Third Point proposes firm spin off up to 20 per cent of its music and film assets

PUBLISHED : Tuesday, 18 June, 2013, 1:24pm
UPDATED : Wednesday, 19 June, 2013, 3:52am

Third Point, the hedge fund controlled by billionaire Daniel Loeb, has raised its stake in Sony to 6.9 per cent as it seeks talks with the board on a proposed spinoff of part of its entertainment business.

Funds controlled by Third Point now own 70 million shares through direct ownership and cash-settled swaps, according to a June 17 letter from the investor to Sony chief executive Kazuo Hirai.

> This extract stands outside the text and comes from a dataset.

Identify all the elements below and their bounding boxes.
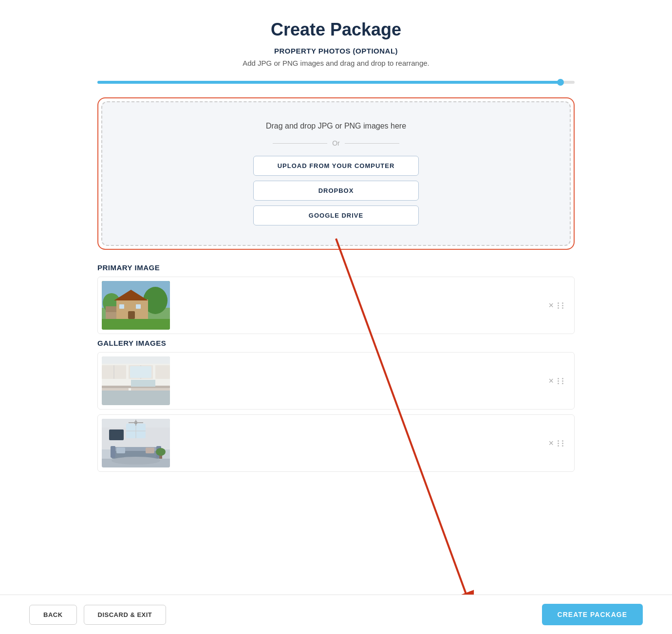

Hirai and Sony's board are discussing Third Point's proposal to sell as much as 20 per cent of its music and film assets in an initial public offering, so that it can focus on reviving its consumer electronics earnings.

Loeb offered to meet with Sony directors and bankers and said the company was regaining its edge, citing the new PlayStation 4 game console and Xperia smartphones.

"It's positive for Sony; Loeb is acknowledging Sony's potential," said Mitsushige Akino, chief fund manager at Ichiyoshi Investment Management in Tokyo. "It would be good for shareholders if Sony spins off its entertainment unit as it would boost its value."

Spokeswomen for Sony and Third Point declined to comment.

Sony shares rose 4.4 per cent in Tokyo yesterday. The stock has more than doubled this year.

Sony's share of Japan's smartphone market rose to a three-year high this month, widening its lead over Apple, as new Xperia models and a discount programme from the nation's largest wireless carrier, NTT DoCoMo, helped stoke sales.

The company unveiled its new PS4 this month, with orders for the new console running ahead of internal projections, Andrew House, president and group chief executive of Sony Computer Entertainment, said last week in an interview.

Earlier this month, in a face-off between Microsoft's Xbox One and the PlayStation at the annual E3 video-game conference in Los Angeles, Sony won the first round by pricing its machine US$100 below Microsoft's and offering more flexibility about how to play, trade and sell games.

"Sony appears to be regaining its competitive edge," Loeb said in the letter. "Given our large stake, we reiterate our offer to serve on Sony's board of directors."

Loeb said a spinoff of the entertainment assets should include a "semi-independent governance structure" with Hirai serving as chairman of both companies. In a May 14 letter, Third Point said it held 64 million Sony shares.

Sony is working with Morgan Stanley and Citigroup as it considers the Loeb plan, people familiar with the matter said last month.

The electronics and entertainment businesses should be managed together because that would allow the company to co-ordinate the release of ultra-high resolution televisions with compatible movies, Hirai told the Nikkei newspaper on June 14. He also promised to increase sales 5 per cent to 10 per cent a year.